== What to produce ==
Give every line of the data again, unchanged, but with no pictures.

————————

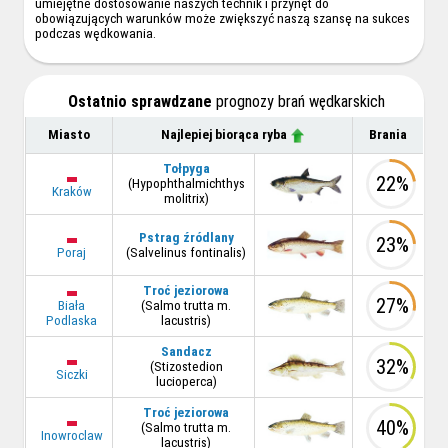
umiejętne dostosowanie naszych technik i przynęt do
obowiązujących warunków może zwiększyć naszą szansę na sukces
podczas wędkowania.
Ostatnio sprawdzane
prognozy brań wędkarskich
Miasto
Najlepiej biorąca ryba
Brania
Tołpyga
22%
(Hypophthalmichthys
Kraków
molitrix)
Pstrag źródlany
23%
Poraj
(Salvelinus fontinalis)
Troć jeziorowa
27%
Biała
(Salmo trutta m.
Podlaska
lacustris)
Sandacz
32%
(Stizostedion
Siczki
lucioperca)
Troć jeziorowa
40%
(Salmo trutta m.
Inowroclaw
lacustris)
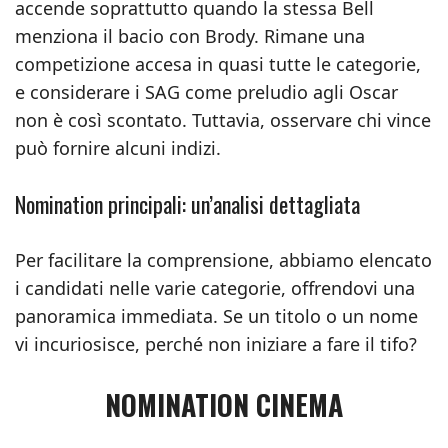
accende soprattutto quando la stessa Bell
menziona il bacio con Brody. Rimane una
competizione accesa in quasi tutte le categorie,
e considerare i SAG come preludio agli Oscar
non è così scontato. Tuttavia, osservare chi vince
può fornire alcuni indizi.
Nomination principali: un’analisi dettagliata
Per facilitare la comprensione, abbiamo elencato
i candidati nelle varie categorie, offrendovi una
panoramica immediata. Se un titolo o un nome
vi incuriosisce, perché non iniziare a fare il tifo?
NOMINATION CINEMA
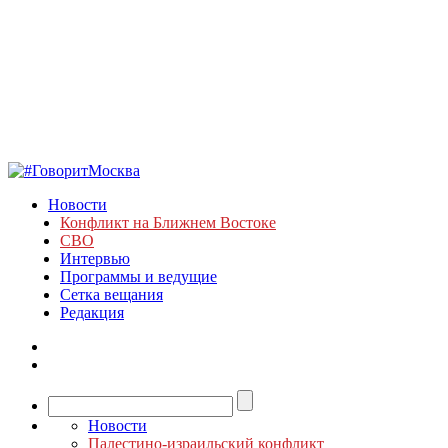
Новости
Конфликт на Ближнем Востоке
СВО
Интервью
Программы и ведущие
Сетка вещания
Редакция
Новости
Палестино-израильский конфликт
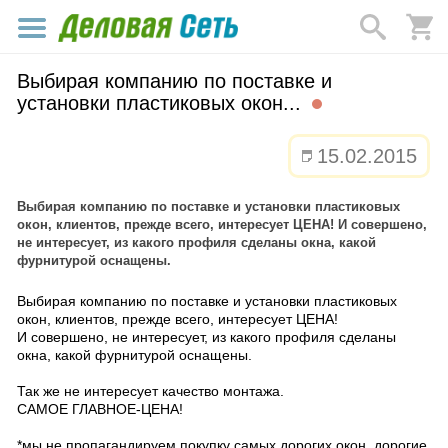
Выбирая компанию по поставке и
установки пластиковых окон...
15.02.2015
Выбирая компанию по поставке и установки пластиковых
окон, клиентов, прежде всего, интересует ЦЕНА! И совершено,
не интересует, из какого профиля сделаны окна, какой
фурнитурой оснащены.
Выбирая компанию по поставке и установки пластиковых
окон, клиентов, прежде всего, интересует ЦЕНА!
И совершено, не интересует, из какого профиля сделаны
окна, какой фурнитурой оснащены.
Так же не интересует качество монтажа.
САМОЕ ГЛАВНОЕ-ЦЕНА!
*мы не пропагандируем покупку самых дорогих окон, дорогие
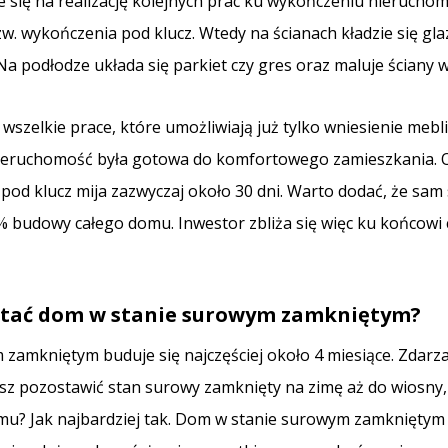
je się na realizację kolejnych prac ku wykończeniu nieruchom
w. wykończenia pod klucz. Wtedy na ścianach kładzie się gla
a podłodze układa się parkiet czy gres oraz maluje ściany 
 wszelkie prace, które umożliwiają już tylko wniesienie mebl
 nieruchomość była gotowa do komfortowego zamieszkania.
pod klucz mija zazwyczaj około 30 dni. Warto dodać, że sam
% budowy całego domu. Inwestor zbliża się więc ku końcowi c
stać dom w stanie surowym zamkniętym?
amkniętym buduje się najczęściej około 4 miesiące. Zdarza 
esz pozostawić stan surowy zamknięty na zimę aż do wiosny,
? Jak najbardziej tak. Dom w stanie surowym zamkniętym 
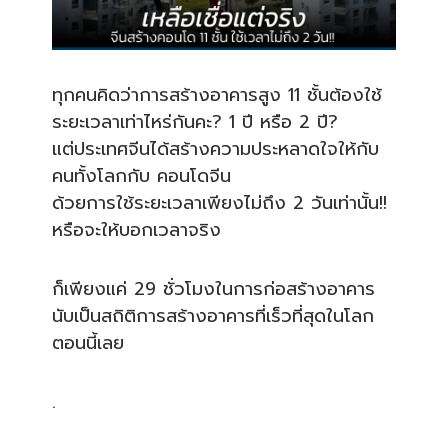
ทุกคนคิดว่าการสร้างอาคารสูง 11 ชั้นต้องใช้
ระยะเวลาเท่าไหร่กันคะ? 1 ปี หรือ 2 ปี?
แต่ประเทศจีนได้สร้างความประหลาดใจให้กับ
คนทั้งโลกกับ คอนโดจีน
ด้วยการใช้ระยะเวลาเพียงไม่ถึง 2 วันเท่านั้น!!
หรือจะให้บอกเวลาจริง
ก็เพียงแค่ 29 ชั่วโมงในการก่อสร้างอาคาร
นับเป็นสถิติการสร้างอาคารที่เร็วที่สุดในโลก
ตอนนี้เลย
.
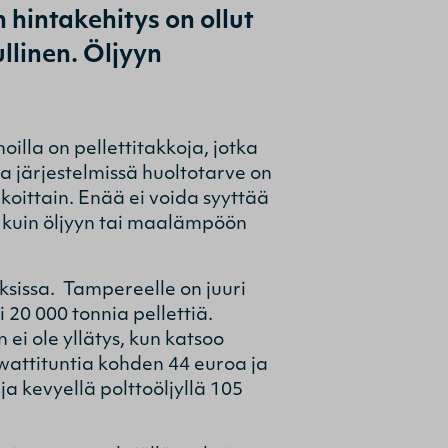
 hintakehitys on ollut
ullinen. Öljyyn
lla on pellettitakkoja, jotka
lla järjestelmissä huoltotarve on
koittain. Enää ei voida syyttää
en kuin öljyyn tai maalämpöön
ksissa. Tampereelle on juuri
20 000 tonnia pellettiä.
ei ole yllätys, kun katsoo
gawattituntia kohden 44 euroa ja
a kevyellä polttoöljyllä 105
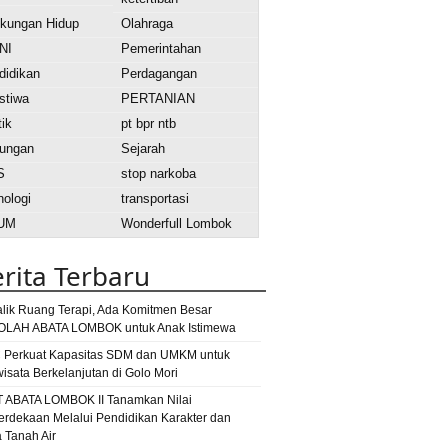
gkungan Hidup
Olahraga
NI
Pemerintahan
didikan
Perdagangan
stiwa
PERTANIAN
tik
pt bpr ntb
ungan
Sejarah
S
stop narkoba
nologi
transportasi
UM
Wonderfull Lombok
ok
Berita Lombok Timur
bansos
rita Terbaru
ta Lombok Utara
DBD
disdukcapil
er
dokter kecil
dokter kecil award 2015
alik Ruang Terapi, Ada Komitmen Besar
dprd
e-warung
gagal panen
LAH ABATA LOMBOK untuk Anak Istimewa
lkar
jembatan
ng rinjani
jalan rusak
 Perkuat Kapasitas SDM dan UMKM untuk
wisata Berkelanjutan di Golo Mori
atan roboh
lombok
lombok fm
lombok
T ABATA LOMBOK II Tanamkan Nilai
bok tengah
rdekaan Melalui Pendidikan Karakter dan
mur
mataram
a Tanah Air
lotim
Maulid Adat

————————

== Result for this task ==
umiejętne dostosowanie naszych technik i przynęt do
obowiązujących warunków może zwiększyć naszą szansę na sukces
podczas wędkowania.
Ostatnio sprawdzane
prognozy brań wędkarskich
Miasto
Najlepiej biorąca ryba
Brania
Tołpyga
22%
(Hypophthalmichthys
Kraków
molitrix)
Pstrag źródlany
23%
Poraj
(Salvelinus fontinalis)
Troć jeziorowa
27%
Biała
(Salmo trutta m.
Podlaska
lacustris)
Sandacz
32%
(Stizostedion
Siczki
lucioperca)
Troć jeziorowa
40%
(Salmo trutta m.
Inowroclaw
lacustris)
accende soprattutto quando la stessa Bell
menziona il bacio con Brody. Rimane una
competizione accesa in quasi tutte le categorie,
e considerare i SAG come preludio agli Oscar
non è così scontato. Tuttavia, osservare chi vince
può fornire alcuni indizi.
Nomination principali: un’analisi dettagliata
Per facilitare la comprensione, abbiamo elencato
i candidati nelle varie categorie, offrendovi una
panoramica immediata. Se un titolo o un nome
vi incuriosisce, perché non iniziare a fare il tifo?
NOMINATION CINEMA
Новости
Конфликт на Ближнем Востоке
СВО
Интервью
Программы и ведущие
Сетка вещания
Редакция
Новости
Палестино-израильский конфликт
Выбирая компанию по поставке и
установки пластиковых окон...
15.02.2015
Выбирая компанию по поставке и установки пластиковых
окон, клиентов, прежде всего, интересует ЦЕНА! И совершено,
не интересует, из какого профиля сделаны окна, какой
фурнитурой оснащены.
Выбирая компанию по поставке и установки пластиковых
окон, клиентов, прежде всего, интересует ЦЕНА!
И совершено, не интересует, из какого профиля сделаны
окна, какой фурнитурой оснащены.
Так же не интересует качество монтажа.
САМОЕ ГЛАВНОЕ-ЦЕНА!
*мы не пропагандируем покупку самых дорогих окон, дорогие
je się na realizację kolejnych prac ku wykończeniu nieruchom
w. wykończenia pod klucz. Wtedy na ścianach kładzie się gla
a podłodze układa się parkiet czy gres oraz maluje ściany 
 wszelkie prace, które umożliwiają już tylko wniesienie mebl
 nieruchomość była gotowa do komfortowego zamieszkania.
pod klucz mija zazwyczaj około 30 dni. Warto dodać, że sam
% budowy całego domu. Inwestor zbliża się więc ku końcowi c
stać dom w stanie surowym zamkniętym?
amkniętym buduje się najczęściej około 4 miesiące. Zdarza 
esz pozostawić stan surowy zamknięty na zimę aż do wiosny,
? Jak najbardziej tak. Dom w stanie surowym zamkniętym 
ทุกคนคิดว่าการสร้างอาคารสูง 11 ชั้นต้องใช้
ระยะเวลาเท่าไหร่กันคะ? 1 ปี หรือ 2 ปี?
แต่ประเทศจีนได้สร้างความประหลาดใจให้กับ
คนทั้งโลกกับ คอนโดจีน
ด้วยการใช้ระยะเวลาเพียงไม่ถึง 2 วันเท่านั้น!!
หรือจะให้บอกเวลาจริง
ก็เพียงแค่ 29 ชั่วโมงในการก่อสร้างอาคาร
นับเป็นสถิติการสร้างอาคารที่เร็วที่สุดในโลก
ตอนนี้เลย
.
 hintakehitys on ollut
ullinen. Öljyyn
lla on pellettitakkoja, jotka
lla järjestelmissä huoltotarve on
koittain. Enää ei voida syyttää
en kuin öljyyn tai maalämpöön
ksissa. Tampereelle on juuri
20 000 tonnia pellettiä.
ei ole yllätys, kun katsoo
gawattituntia kohden 44 euroa ja
a kevyellä polttoöljyllä 105
gkungan Hidup
Olahraga
NI
Pemerintahan
didikan
Perdagangan
stiwa
PERTANIAN
tik
pt bpr ntb
ungan
Sejarah
S
stop narkoba
nologi
transportasi
UM
Wonderfull Lombok
ok
Berita Lombok Timur
bansos
rita Terbaru
ta Lombok Utara
DBD
disdukcapil
er
dokter kecil
dokter kecil award 2015
alik Ruang Terapi, Ada Komitmen Besar
dprd
e-warung
gagal panen
LAH ABATA LOMBOK untuk Anak Istimewa
lkar
jembatan
ng rinjani
jalan rusak
 Perkuat Kapasitas SDM dan UMKM untuk
wisata Berkelanjutan di Golo Mori
atan roboh
lombok
lombok fm
lombok
T ABATA LOMBOK II Tanamkan Nilai
bok tengah
rdekaan Melalui Pendidikan Karakter dan
mur
mataram
a Tanah Air
lotim
Maulid Adat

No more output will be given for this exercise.